> Problem description
Pictures aside, repeat every record below exactly.

[Stored data entries]
********************
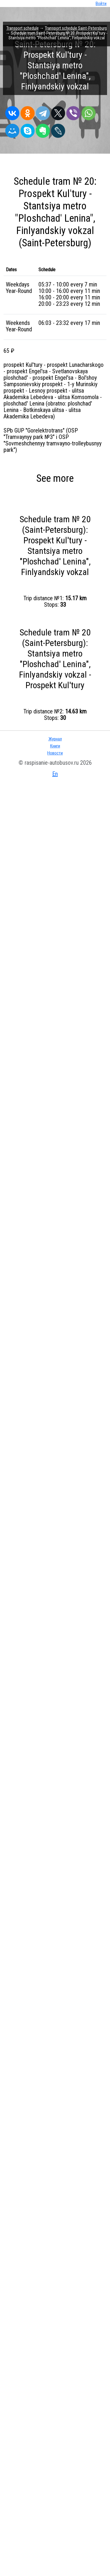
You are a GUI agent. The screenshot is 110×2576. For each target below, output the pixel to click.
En (55, 773)
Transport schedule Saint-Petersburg (76, 28)
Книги (55, 746)
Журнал (55, 739)
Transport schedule (22, 28)
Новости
********************
> Result of this exercise
You are a GUI agent. The screenshot is 110×2576. For each target below, output the pixel to click.
En (55, 773)
Transport schedule Saint-Petersburg (76, 28)
Книги (55, 746)
Журнал (55, 739)
Transport schedule (22, 28)
Новости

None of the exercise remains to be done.